[Stored records]
━━━━━━━━

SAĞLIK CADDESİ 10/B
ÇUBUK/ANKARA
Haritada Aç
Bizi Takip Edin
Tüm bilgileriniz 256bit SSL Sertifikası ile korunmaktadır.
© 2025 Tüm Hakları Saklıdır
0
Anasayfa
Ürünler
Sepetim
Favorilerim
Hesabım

━━━━━━━━

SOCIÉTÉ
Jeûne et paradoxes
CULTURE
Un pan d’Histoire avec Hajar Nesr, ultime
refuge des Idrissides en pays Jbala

━━━━━━━━

Out of the data above, transcribe exactly and only the lines starting with the line that has "Un pan d’Histoire avec Hajar Nesr, ultime" and going on through the line that has "refuge des Idrissides en pays Jbala", both included.

• **THE COMPLETED TASK**:
Un pan d’Histoire avec Hajar Nesr, ultime
refuge des Idrissides en pays Jbala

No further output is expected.